Hans Jacobsen Tveter Oral History Interview, 1981  PDF

Overview of the Collection

Creator
Tveter, Hans Jacobsen
Title
Dates
1981 (inclusive)
Quantity
2 file folders
1 sound cassette
2 compact discs
Collection Number
t054
Summary
An oral history interview with Hans Jacobsen Tveter, a Norwegian immigrant.
Repository
Pacific Lutheran University, Archives and Special Collections
Archives and Special Collections
Pacific Lutheran University
12180 Park Avenue South
Tacoma, Washington
98447
Telephone: 253-535-7586
Fax: 253-535-7315
archives@plu.edu
Access Restrictions

The oral history collection is open to all users.

Additional Reference Guides

Languages
English
Sponsor
Funding for encoding this finding aid was provided through a grant awarded by the National Endowment for the Humanities.

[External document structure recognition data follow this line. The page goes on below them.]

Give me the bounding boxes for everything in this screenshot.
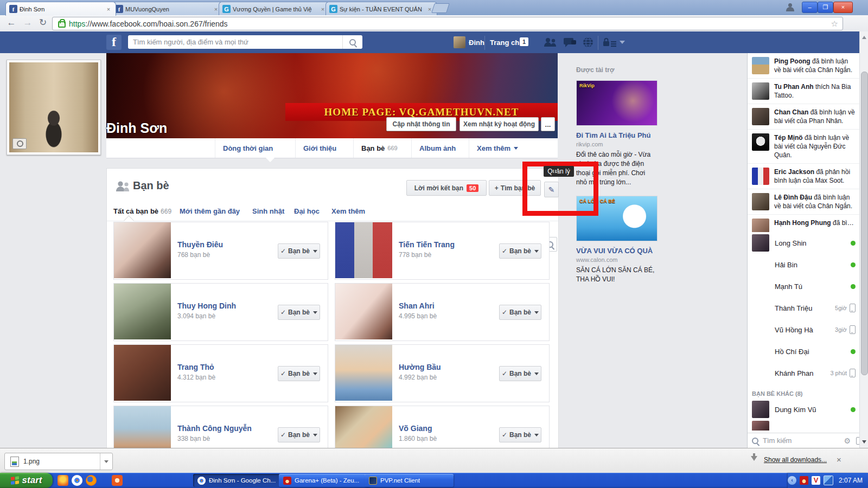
subtab-more[interactable]: Xem thêm xyxy=(331,207,365,215)
subtab-birthdays[interactable]: Sinh nhật xyxy=(252,207,284,215)
cover-more-button[interactable]: ... xyxy=(541,117,555,131)
friend-status-button[interactable]: ✓Bạn bè xyxy=(278,243,320,259)
back-button[interactable]: ← xyxy=(4,16,18,30)
friend-name-link[interactable]: Trang Thỏ xyxy=(177,363,214,371)
browser-tab-4[interactable]: G Sự kiện - TUẦN EVENT QUẢN × xyxy=(326,2,437,16)
activity-log-button[interactable]: Xem nhật ký hoạt động xyxy=(459,117,539,131)
friend-status-button[interactable]: ✓Bạn bè xyxy=(499,305,541,320)
chat-contact[interactable]: Hải Bin xyxy=(748,254,859,275)
taskbar-button-chrome[interactable]: Đinh Sơn - Google Ch... xyxy=(193,474,284,487)
show-all-downloads-link[interactable]: Show all downloads... xyxy=(764,456,827,464)
taskbar-button-garena[interactable]: Garena+ (Beta) - Zeu... xyxy=(279,474,370,487)
friend-avatar[interactable] xyxy=(335,284,392,339)
browser-tab-2[interactable]: f MUVuongQuyen × xyxy=(111,2,224,16)
tray-chevron-icon[interactable]: ‹ xyxy=(788,476,796,485)
address-bar[interactable]: https://www.facebook.com/hoai.son.267/fr… xyxy=(52,17,843,30)
friend-status-button[interactable]: ✓Bạn bè xyxy=(499,427,541,442)
ssl-lock-icon[interactable] xyxy=(58,21,66,28)
notifications-globe-icon[interactable] xyxy=(580,37,596,48)
bookmark-star-icon[interactable]: ☆ xyxy=(831,19,838,29)
friend-avatar[interactable] xyxy=(335,345,392,401)
subtab-recently-added[interactable]: Mới thêm gần đây xyxy=(180,207,240,215)
friend-requests-icon[interactable] xyxy=(542,37,558,48)
ticker-item[interactable]: Tép Mịnö đã bình luận về bài viết của Ng… xyxy=(748,130,859,164)
chat-contact[interactable]: Khánh Phan3 phút xyxy=(748,362,859,384)
ticker-item[interactable]: Hạnh Hong Phung đã bình xyxy=(748,215,859,232)
scrollbar-down-icon[interactable] xyxy=(862,440,866,446)
friend-name-link[interactable]: Thành Công Nguyễn xyxy=(177,424,252,433)
chat-contact[interactable]: Vũ Hồng Hà3giờ xyxy=(748,319,859,341)
subtab-all-friends[interactable]: Tất cả bạn bè669 xyxy=(113,207,171,215)
header-avatar[interactable] xyxy=(454,36,465,48)
friend-name-link[interactable]: Shan Ahri xyxy=(399,301,435,310)
tab-close-icon[interactable]: × xyxy=(105,6,112,12)
ad-title-link[interactable]: VỪA VUI VỪA CÓ QUÀ xyxy=(576,247,656,255)
friend-status-button[interactable]: ✓Bạn bè xyxy=(278,305,320,320)
window-minimize-button[interactable]: – xyxy=(802,2,818,13)
chat-search-bar[interactable]: Tìm kiếm ⚙ xyxy=(748,433,859,448)
header-home-link[interactable]: Trang chủ xyxy=(490,38,524,47)
browser-profile-icon[interactable] xyxy=(786,3,795,11)
start-button[interactable]: start xyxy=(0,473,53,488)
download-bar-close-icon[interactable]: × xyxy=(837,455,841,464)
friend-name-link[interactable]: Thuy Hong Dinh xyxy=(177,301,236,310)
new-tab-button[interactable] xyxy=(431,3,450,13)
quick-launch-icon-1[interactable] xyxy=(58,475,68,486)
tray-vietkey-icon[interactable]: V xyxy=(812,476,820,485)
friend-status-button[interactable]: ✓Bạn bè xyxy=(499,366,541,381)
quick-launch-icon-2[interactable] xyxy=(112,475,123,486)
friend-name-link[interactable]: Võ Giang xyxy=(399,424,432,433)
chat-contact[interactable]: Mạnh Tú xyxy=(748,275,859,297)
tab-more[interactable]: Xem thêm xyxy=(469,138,526,158)
ticker-item[interactable]: Chan Chan đã bình luận về bài viết của P… xyxy=(748,104,859,130)
tab-friends[interactable]: Bạn bè669 xyxy=(353,138,405,158)
messages-icon[interactable] xyxy=(562,37,577,48)
tray-network-icon[interactable] xyxy=(824,476,833,485)
friend-avatar[interactable] xyxy=(114,406,171,448)
account-menu-caret-icon[interactable] xyxy=(620,41,625,47)
friend-name-link[interactable]: Thuyền Điêu xyxy=(177,240,223,249)
tab-about[interactable]: Giới thiệu xyxy=(295,138,344,158)
browser-scrollbar[interactable] xyxy=(859,31,868,448)
subtab-college[interactable]: Đại học xyxy=(294,207,320,215)
friend-requests-button[interactable]: Lời mời kết bạn 50 xyxy=(406,180,487,196)
friend-avatar[interactable] xyxy=(114,284,171,339)
download-caret-button[interactable] xyxy=(100,453,112,470)
profile-picture[interactable] xyxy=(7,60,101,155)
taskbar-button-pvpnet[interactable]: PVP.net Client xyxy=(365,474,454,487)
privacy-shortcuts-icon[interactable] xyxy=(602,37,617,48)
tab-timeline[interactable]: Dòng thời gian xyxy=(215,138,280,158)
ad-title-link[interactable]: Đi Tìm Ai Là Triệu Phú xyxy=(576,131,656,139)
chat-contact[interactable]: Thành Triệu5giờ xyxy=(748,297,859,319)
window-maximize-button[interactable]: ❐ xyxy=(818,2,833,13)
chat-contact[interactable]: Dung Kim Vũ xyxy=(748,399,859,420)
tray-garena-icon[interactable] xyxy=(800,476,808,485)
search-button[interactable] xyxy=(342,35,362,49)
camera-icon[interactable] xyxy=(12,138,27,149)
friend-avatar[interactable] xyxy=(114,222,171,278)
browser-tab-1[interactable]: f Đinh Sơn × xyxy=(5,2,116,16)
quick-launch-chrome-icon[interactable] xyxy=(72,475,82,486)
scrollbar-up-icon[interactable] xyxy=(862,34,866,39)
forward-button[interactable]: → xyxy=(21,16,35,30)
quick-launch-firefox-icon[interactable] xyxy=(86,475,97,486)
facebook-logo[interactable]: f xyxy=(106,35,122,50)
header-profile-link[interactable]: Đinh xyxy=(469,38,484,47)
friend-status-button[interactable]: ✓Bạn bè xyxy=(278,427,320,442)
browser-tab-3[interactable]: G Vương Quyền | Game thủ Việ × xyxy=(219,2,330,16)
download-item-button[interactable]: 1.png xyxy=(4,453,113,470)
chat-contact[interactable]: Hồ Chí Đại xyxy=(748,341,859,362)
ticker-item[interactable]: Ping Poong đã bình luận về bài viết của … xyxy=(748,53,859,79)
update-info-button[interactable]: Cập nhật thông tin xyxy=(386,117,456,131)
scrollbar-thumb[interactable] xyxy=(861,72,868,375)
friend-avatar[interactable] xyxy=(335,222,392,278)
ticker-item[interactable]: Lê Đình Đậu đã bình luận về bài viết của… xyxy=(748,189,859,215)
window-close-button[interactable]: × xyxy=(833,2,853,13)
friend-status-button[interactable]: ✓Bạn bè xyxy=(499,243,541,259)
ad-image[interactable]: RikVip xyxy=(576,80,658,126)
tab-photos[interactable]: Album ảnh xyxy=(411,138,463,158)
facebook-search-bar[interactable]: Tìm kiếm người, địa điểm và mọi thứ xyxy=(128,35,362,49)
friend-name-link[interactable]: Hường Bầu xyxy=(399,363,441,371)
reload-button[interactable]: ↻ xyxy=(36,16,50,30)
friend-status-button[interactable]: ✓Bạn bè xyxy=(278,366,320,381)
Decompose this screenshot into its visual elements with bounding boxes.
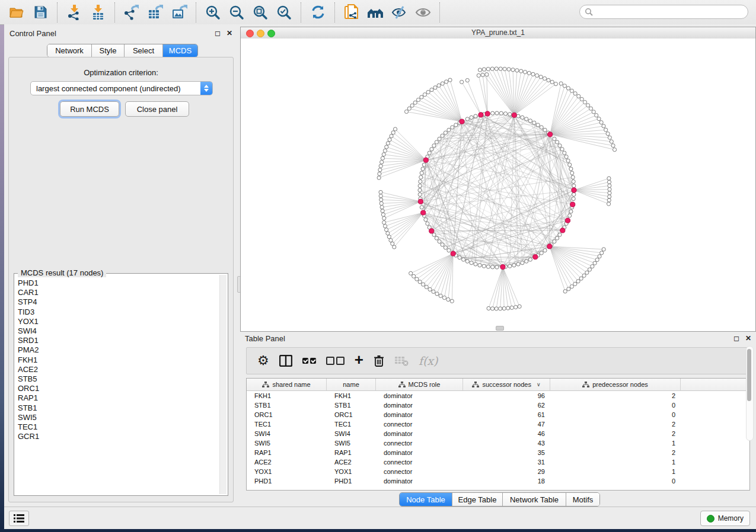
mcds-result-item[interactable]: ORC1 [18, 384, 216, 393]
network-window-titlebar[interactable]: YPA_prune.txt_1 [241, 27, 755, 39]
table-cell-successor_nodes: 29 [463, 468, 550, 475]
select-all-columns-icon[interactable] [302, 352, 316, 370]
open-session-icon[interactable] [5, 2, 28, 23]
table-cell-predecessor_nodes: 0 [550, 411, 681, 418]
table-row[interactable]: SWI4SWI4dominator462 [247, 429, 749, 438]
function-builder-icon: f(x) [419, 352, 438, 370]
table-cell-mcds_role: connector [376, 468, 463, 475]
control-panel-title: Control Panel [5, 27, 237, 38]
mcds-result-item[interactable]: STB5 [18, 374, 216, 384]
mcds-result-item[interactable]: PHD1 [18, 278, 216, 288]
import-table-icon[interactable] [86, 2, 110, 23]
window-minimize-icon[interactable] [257, 30, 264, 37]
table-panel-title: Table Panel [240, 332, 756, 343]
table-row[interactable]: RAP1RAP1dominator352 [247, 448, 749, 457]
mcds-result-item[interactable]: STP4 [18, 297, 216, 307]
zoom-in-icon[interactable] [201, 2, 225, 23]
delete-column-icon[interactable] [374, 352, 384, 370]
tab-motifs[interactable]: Motifs [566, 493, 599, 506]
tab-style[interactable]: Style [92, 44, 125, 57]
save-session-icon[interactable] [28, 2, 52, 23]
close-panel-button[interactable]: Close panel [125, 101, 189, 117]
mcds-result-item[interactable]: PMA2 [18, 345, 216, 355]
table-row[interactable]: FKH1FKH1dominator962 [247, 391, 749, 400]
table-cell-predecessor_nodes: 1 [550, 459, 681, 466]
tab-mcds[interactable]: MCDS [163, 44, 197, 57]
column-header-shared-name[interactable]: shared name [247, 379, 327, 390]
tab-node-table[interactable]: Node Table [400, 493, 452, 506]
window-maximize-icon[interactable] [267, 30, 275, 37]
table-cell-mcds_role: connector [376, 421, 463, 428]
table-panel-float-icon[interactable]: ◻ [733, 334, 739, 342]
table-row[interactable]: SWI5SWI5connector431 [247, 438, 749, 448]
hide-selected-icon[interactable] [387, 2, 411, 23]
column-header-label: successor nodes [482, 381, 531, 388]
mcds-result-item[interactable]: YOX1 [18, 317, 216, 326]
mcds-result-item[interactable]: SWI5 [18, 413, 216, 422]
import-network-icon[interactable] [62, 2, 86, 23]
tab-select[interactable]: Select [125, 44, 163, 57]
table-cell-shared_name: SWI5 [247, 440, 327, 447]
toolbar-group-export [115, 2, 196, 23]
search-field[interactable] [579, 5, 748, 19]
table-options-gear-icon[interactable]: ⚙ [257, 352, 269, 370]
table-row[interactable]: ACE2ACE2connector311 [247, 457, 749, 467]
show-panel-list-button[interactable] [9, 511, 29, 526]
toolbar-group-file [0, 2, 58, 23]
network-scroll-grip[interactable] [496, 326, 504, 331]
table-row[interactable]: PHD1PHD1dominator180 [247, 476, 749, 486]
refresh-icon[interactable] [306, 2, 330, 23]
mcds-result-item[interactable]: FKH1 [18, 355, 216, 365]
column-type-icon [582, 382, 589, 388]
zoom-out-icon[interactable] [225, 2, 248, 23]
column-header-predecessor-nodes[interactable]: predecessor nodes [550, 379, 681, 390]
node-table-scrollbar[interactable] [746, 346, 754, 441]
mcds-result-item[interactable]: STB1 [18, 403, 216, 413]
mcds-result-item[interactable]: ACE2 [18, 365, 216, 374]
export-network-icon[interactable] [120, 2, 143, 23]
column-header-successor-nodes[interactable]: successor nodes∨ [463, 379, 550, 390]
mcds-result-scrollbar[interactable] [219, 275, 227, 494]
sort-indicator-icon[interactable]: ∨ [537, 382, 541, 387]
mcds-result-item[interactable]: CAR1 [18, 288, 216, 297]
network-canvas-area[interactable] [241, 39, 755, 331]
show-all-icon[interactable] [411, 2, 435, 23]
scrollbar-thumb[interactable] [747, 349, 751, 401]
table-panel-close-icon[interactable]: ✕ [745, 334, 751, 342]
memory-button[interactable]: Memory [700, 511, 750, 526]
table-row[interactable]: YOX1YOX1connector291 [247, 467, 749, 476]
deselect-all-columns-icon[interactable] [326, 352, 344, 370]
create-column-icon[interactable]: + [355, 351, 363, 369]
window-close-icon[interactable] [246, 30, 254, 37]
memory-label: Memory [718, 514, 744, 523]
control-panel-float-icon[interactable]: ◻ [215, 29, 221, 37]
table-row[interactable]: TEC1TEC1connector472 [247, 419, 749, 429]
fit-content-icon[interactable] [248, 2, 272, 23]
mcds-result-item[interactable]: RAP1 [18, 393, 216, 403]
mcds-result-item[interactable]: SRD1 [18, 336, 216, 345]
export-image-icon[interactable] [167, 2, 191, 23]
first-neighbors-icon[interactable] [363, 2, 387, 23]
optimization-criterion-select[interactable]: largest connected component (undirected) [30, 81, 213, 95]
run-mcds-button[interactable]: Run MCDS [60, 101, 119, 117]
column-header-MCDS-role[interactable]: MCDS role [376, 379, 463, 390]
table-cell-predecessor_nodes: 1 [550, 468, 681, 475]
search-input[interactable] [593, 7, 732, 17]
table-cell-mcds_role: dominator [376, 477, 463, 485]
new-network-from-selection-icon[interactable] [340, 2, 363, 23]
network-canvas [241, 39, 755, 331]
tab-edge-table[interactable]: Edge Table [452, 493, 503, 506]
mcds-result-item[interactable]: SWI4 [18, 326, 216, 336]
control-panel-close-icon[interactable]: ✕ [227, 29, 232, 37]
mcds-result-item[interactable]: TEC1 [18, 422, 216, 432]
mcds-result-item[interactable]: GCR1 [18, 432, 216, 441]
table-row[interactable]: ORC1ORC1dominator610 [247, 410, 749, 419]
export-table-icon[interactable] [143, 2, 167, 23]
table-row[interactable]: STB1STB1dominator620 [247, 400, 749, 410]
zoom-selected-icon[interactable] [272, 2, 296, 23]
mcds-result-item[interactable]: TID3 [18, 307, 216, 317]
show-column-panel-icon[interactable] [279, 352, 292, 370]
tab-network[interactable]: Network [47, 44, 92, 57]
column-header-name[interactable]: name [327, 379, 376, 390]
tab-network-table[interactable]: Network Table [503, 493, 566, 506]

Biographical NoteReturn to Top

Hans Tveter was born on July 28, 1914 in Sarpsborg, Norway to Ludvig and Hulda Tveter. Hulda was from Bengtsfors, Sweden, and Ludwig met her while she was doing housework in Norway. Ludvig worked with team horses, driving a wagon of general merchandise and a carriage for weddings. In 1924, Ludvig immigrated to the United States and was followed by Hulda and five of their children three years later. The family settled in National, WA, which was a lumber community at the time, and Ludvig obtained a job at the local mill. There was not a Lutheran Church in National, so the family became involved in the Free Methodist Church instead. Hans attended school in nearby Ashford and joined his father at the mill when he graduated from high school. In 1944, the mill closed, and they moved to Tacoma, WA. In Tacoma, Hans became a truck-driver, worked in the meat markets, fished, and remained a bachelor. Hans never joined the Sons of Norway due to the isolation in National, but he is happy about his Norwegian heritage. He has visited Norway and Sweden and remains in contact with his relatives there. Nevertheless, Hans feels that being an American is of more importance, as does his brother Jacob.

Lineage

Full Name: Hans Jacobsen Tveter. Father: Ludvig Jacobsen Tveter. Mother: Hulda Lundström Tveter. Paternal Grandfather: Jacob Snekketorp. Paternal Grandmother: Oline Helne. Maternal Grandfather: August Lundström. Maternal Grandmother: Augusta Joran. Brothers and Sisters: Olga Tveter, Elsie Tveter, Helene Tveter, Leif Tveter, Jacob Tveter, Anna Louise Tveter.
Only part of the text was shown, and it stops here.